AURORA, Colo. - The suspect in the Colorado movie theater shooting has his first court appearance later this morning. Meanwhile, investigators say James Holmes refuses to talk with authorities.
Aurora, Colorado's police chief says Holmes has ``lawyered up.''
The 24-year-old suspect in the Colorado theater shooting spent months stockpiling thousands of bullets and ballistic gear without raising any red flags with authorities.
Authorities say that's because Holmes availed himself of the Internet. That unregulated marketplace allows consumers to acquire some of the tools of modern warfare as if they were pieces of a new wardrobe.
Dudley Brown is the executive director of Rocky Mountain Gun Owners, a group that advocates for firearms owners' rights.

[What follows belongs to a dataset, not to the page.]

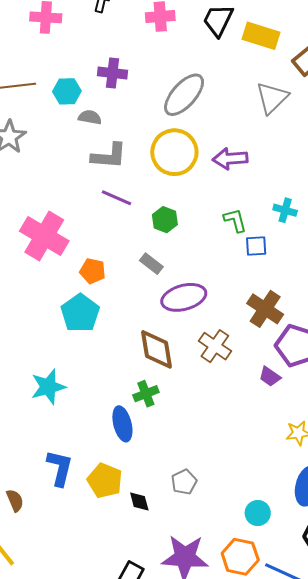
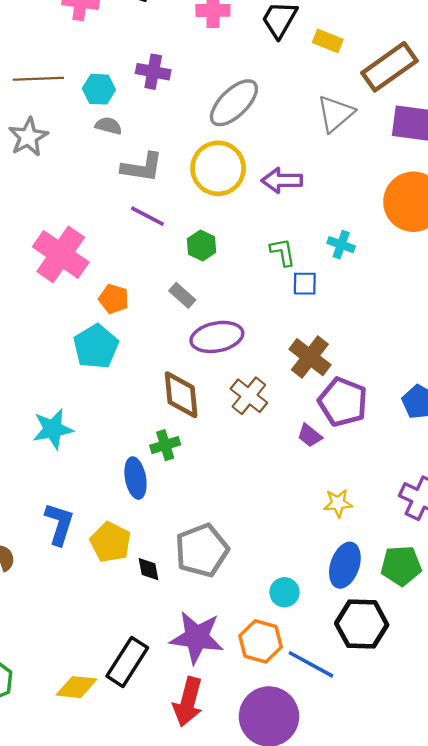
yellow rectangle: (261, 36) -> (328, 41), size x0.7
gray semicircle: (90, 117) -> (109, 126), moved
gray pentagon: (184, 482) -> (202, 550), size x1.8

He notes that Americans are allowed to possess some of the equipment that the military generally has.
Gun rights activists like Brown celebrate that freedom, but even some involved in the trade are troubled by how easily Holmes stocked up for his alleged rampage.

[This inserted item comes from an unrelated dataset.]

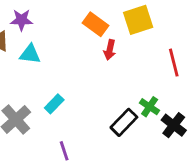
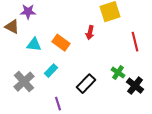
orange rectangle: (95, 24) -> (61, 43), moved
cyan triangle: (30, 54) -> (34, 45), moved
black rectangle: (124, 122) -> (86, 84), moved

Authorities say all of Holmes' purchases were legal -- and there is no official system to track whether people are stockpiling vast amounts of firepower.
Law enforcement officials say lone gunmen like the suspect in the Colorado theater massacre are the stuff of bad dreams, because they're generally invisible until it's too late.

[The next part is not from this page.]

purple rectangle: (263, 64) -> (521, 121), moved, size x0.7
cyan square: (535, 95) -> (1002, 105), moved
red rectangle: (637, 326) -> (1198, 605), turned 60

Officials say such attackers often have no criminal record, keep quiet about their plans and acquire weapons legally.
Law enforcement officials say it's nearly impossible to stop someone like James Holmes, the 24-year-old former graduate student who's accused of killing 12 people and injuring dozens of others.
The threat of the lone offender has become such a concern that the FBI in 2009 created a task force to identify common behavioral traits and characteristics.
The Brady Campaign to Prevent Gun Violence says this year there've been 22 mass shootings.